Virology, Nebraska Center for

 

Date of this Version

2015

Citation

J Acquir Immune Defic Syndr. 2015 August 15; 69(5): 519–527.

Comments

Copyright 2015 Wolters Kluwer. Used by permission.

Abstract

Background—Recent reports showed that functional control of HIV-1 infection for a prolonged time is possible by early anti-retroviral therapy (ART); however its underlying mechanism needs to be studied with a suitable animal model. Recently, humanized-BLT (bone marrow, liver and thymus) mouse (hu-BLT) was shown to be an excellent model for studying HIV-1 infection. We thus tested the feasibility of studying functional control of HIV-1 infection using hu-BLT mice.

Methods—Animals in three treatment groups (Rx-6h, Rx-24h, Rx-48h) and untreated group were infected with HIV-1, followed by ART initiation at 6, 24 or 48 hours post-infection and continued daily for two weeks. Three weeks after stopping ART, CD8+ T-cells were depleted from all animals. Plasma viral load (PVL) was monitored weekly using droplet digital PCR (ddPCR). Percentage of CD4+ and CD8+ T-cells were measured by flow cytometry. In situ hybridization (ISH) and ddPCR were used to detect viral RNA (vRNA) and DNA.

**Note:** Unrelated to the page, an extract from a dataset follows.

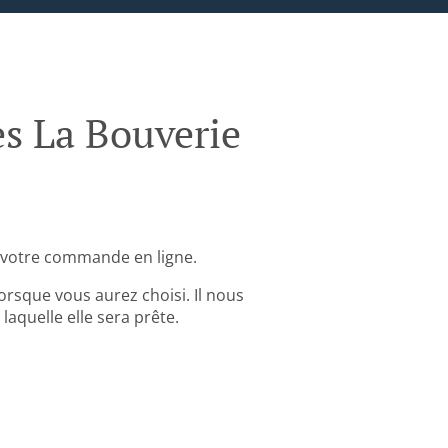
s La Bouverie
 votre commande en ligne.
rsque vous aurez choisi. Il nous
aquelle elle sera prête.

Results—While control animals had high viremia throughout the study, all Rx-6h animals had undetectable PVL after ART cessation. After CD8+ T-cells depletion, viremia increased and CD4+ T-cells decreased in all animals except the Rx-6h group. Viral DNA was detected in spleens of all animals and a few vRNA+ cells were detected by ISH in one of three Rx-6h animals.

Conclusion—Early ART did not act as prophylaxes, but rather, can control HIV-1 productive infection and prevented CD4+ T-cells depletion in hu-BLT mice. This mouse model can be used to elucidate the mechanism for functional control of HIV-1.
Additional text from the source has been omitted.